I look at you, and I realize…Strong yet Gentle, Full of care and compassion, that’s you my son. You might not move mountains, or change the world…but you surely do get moved by life and people, and get touched by their struggles…and then yes, son, you make an effort to touch lives and change them for the better in your own gentle way. ….
From being a great boy, you have turned to be a great young man, outgrown my lap, but not my heart. As I sit and write this, I remember the years have gone by like moments. You are all grown up, but still my little boy. You still have the coooooool smile and the twinkle in your eyes.

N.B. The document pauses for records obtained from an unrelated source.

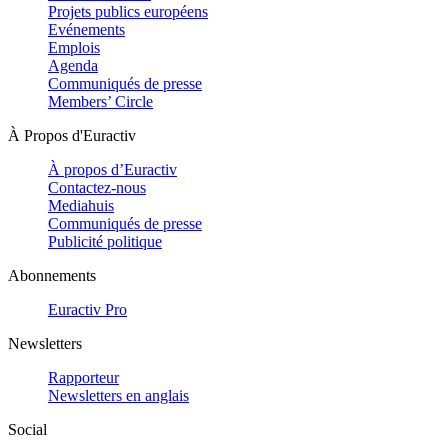
Projets publics européens
Evénements
Emplois
Agenda
Communiqués de presse
Members’ Circle
À Propos d'Euractiv
À propos d’Euractiv
Contactez-nous
Mediahuis
Communiqués de presse
Publicité politique
Abonnements
Euractiv Pro
Newsletters
Rapporteur
Newsletters en anglais
Social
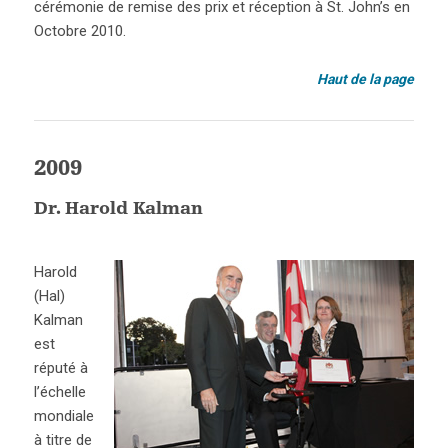
cérémonie de remise des prix et réception à St. John’s en
Octobre 2010.
Haut de la page
2009
Dr. Harold Kalman
Harold
(Hal)
Kalman
est
réputé à
l’échelle
mondiale
à titre de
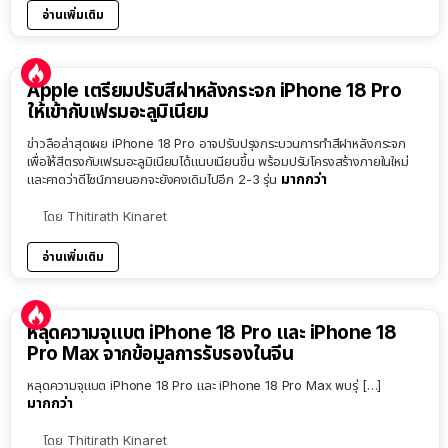
อ่านเพิ่มเติม
Apple เตรียมปรับสีฝาหลังกระจก iPhone 18 Pro
ให้เข้ากับเฟรมอะลูมิเนียม
ข่าวลือล่าสุดเผย iPhone 18 Pro อาจปรับปรุงกระบวนการทำสีฝาหลังกระจก
เพื่อให้สีตรงกับเฟรมอะลูมิเนียมได้แนบเนียนขึ้น พร้อมปรับโครงสร้างภายในใหม่
มากกว่า
และคาดว่าดีไซน์ภายนอกจะยังคงเดิมไปอีก 2-3 รุ่น
โดย
Thitirath Kinaret
อ่านเพิ่มเติม
หลุดความจุแบต iPhone 18 Pro และ iPhone 18
Pro Max จากข้อมูลการรับรองในจีน
หลุดความจุแบต iPhone 18 Pro และ iPhone 18 Pro Max พบรุ่ […]
มากกว่า
โดย
Thitirath Kinaret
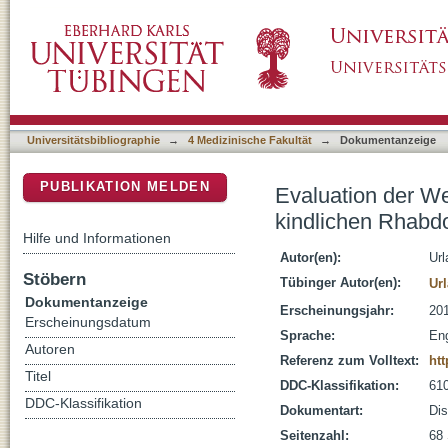
Evaluation der Wertigkeit der Fluoreszenzl
DSpace Repositorium (Manakin basiert)
Universitätsbibliographie
→
4 Medizinische Fakultät
→
Dokumentanzeige
PUBLIKATION MELDEN
Evaluation der We
kindlichen Rhab
Hilfe und Informationen
Autor(en):
Url
Stöbern
Tübinger Autor(en):
Url
Dokumentanzeige
Erscheinungsjahr:
20
Erscheinungsdatum
Sprache:
Eng
Autoren
Referenz zum Volltext:
ht
Titel
DDC-Klassifikation:
610
DDC-Klassifikation
Dokumentart:
Dis
Seitenzahl:
68 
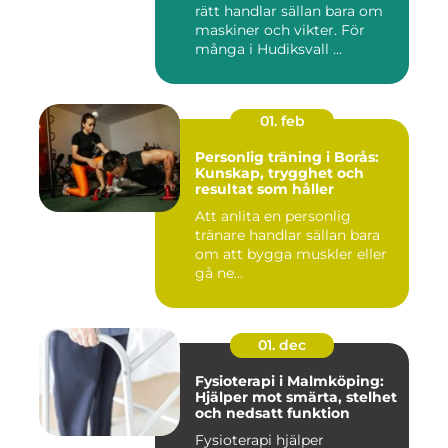
rätt handlar sällan bara om
maskiner och vikter. För
många i Hudiksvall ...
01. feb
Personlig träning i Borås:
Kunskap, trygghet och
resultat som håller
Att anlita en personlig
tränare handlar sällan bara
om att bygga muskler eller
gå ne...
01. dec
Fysioterapi i Malmköping:
Hjälper mot smärta, stelhet
och nedsatt funktion
Fysioterapi hjälper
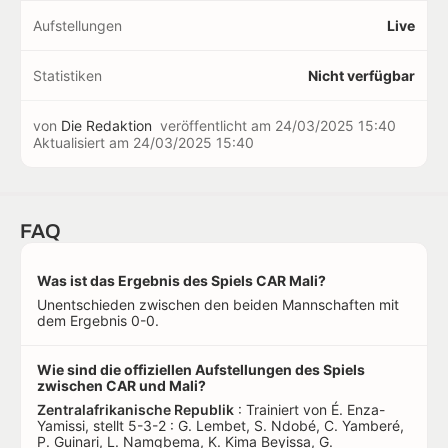
Aufstellungen
Live
Statistiken
Nicht verfügbar
von
Die Redaktion
veröffentlicht am
24/03/2025 15:40
Aktualisiert am
24/03/2025 15:40
FAQ
Was ist das Ergebnis des Spiels CAR Mali?
Unentschieden zwischen den beiden Mannschaften mit
dem Ergebnis 0-0.
Wie sind die offiziellen Aufstellungen des Spiels
zwischen CAR und Mali?
Zentralafrikanische Republik
: Trainiert von É. Enza-
Yamissi, stellt 5-3-2 : G. Lembet, S. Ndobé, C. Yamberé,
P. Guinari, L. Namgbema, K. Kima Beyissa, G.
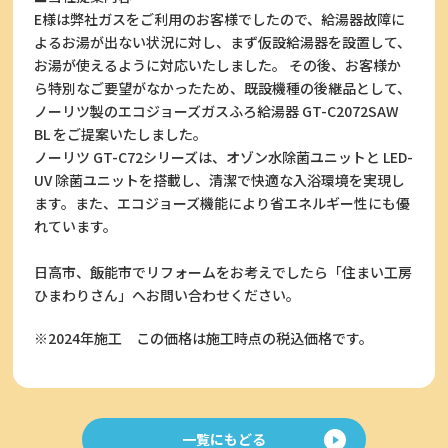
E様は弊社ガスをご利用のお客様でしたので、給湯器故障に
よるお湯が出ない状況に対し、まず仮設給湯器を設置して、
お湯が使えるように対応いたしました。 その後、お客様か
ら特別なご要望がなかったため、既設機種の後継品として、
ノーリツ製のエコジョーズガスふろ給湯器 GT-C2072SAW
BL をご提案いたしました。
ノーリツ GT-C72シリーズは、オゾン水除菌ユニットと LED-
UV 除菌ユニットを搭載し、清潔で快適な入浴環境を実現し
ます。また、エコジョーズ機能により省エネルギー性にも優
れています。
日高市、飯能市でリフォームをお考えでしたら「住まい工房
ひまわりさん」へお問い合わせください。
※2024年施工
この価格は施工時点の税込価格です。
一覧にもどる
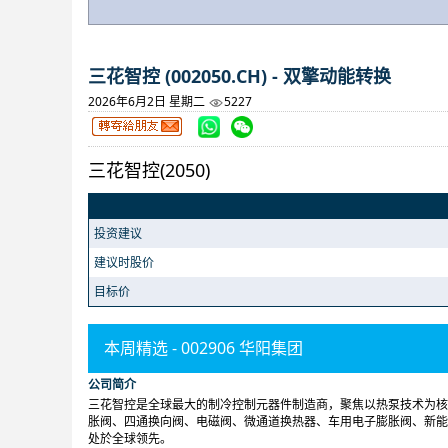
三花智控 (002050.CH) - 双擎动能转换
2026年6月2日 星期二
5227
三花智控(2050)
投资建议
建议时股价
目标价
本周精选 - 002906 华阳集团
公司简介
三花智控是全球最大的制冷控制元器件制造商，聚焦以热泵技术为核
胀阀、四通换向阀、电磁阀、微通道换热器、车用电子膨胀阀、新能
处於全球领先。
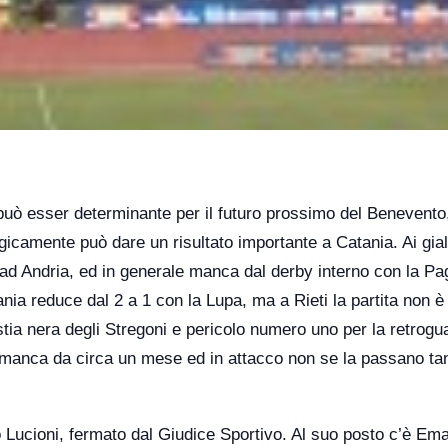
 può esser determinante per il futuro prossimo del Benevento
ogicamente può dare un risultato importante a Catania. Ai gial
1 ad Andria, ed in generale manca dal derby interno con la P
atania reduce dal 2 a 1 con la Lupa, ma a Rieti la partita non è
estia nera degli Stregoni e pericolo numero uno per la retrogu
he manca da circa un mese ed in attacco non se la passano ta
io Lucioni, fermato dal Giudice Sportivo. Al suo posto c’è Em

Gone is the time when I could give you needless kisses, but son I can always say it aloud…I love you…honestly, madly, respectfully. I shed tears not of sorrow, but of joy and pride, for the wonderful, human being you have turned out to be. Life shall offer you dreams, worries, regrets, happiness ...and I know you shall take it all in your stride...
My regret today….no more hugs and wet kisses, messy nose, no cradling you….sometimes I guess you should forget how big, and tall you are and just get into my lap….Love you Son, for all that you are Today, and all that you will be Tomorrow…My son, My sonshine, My star……….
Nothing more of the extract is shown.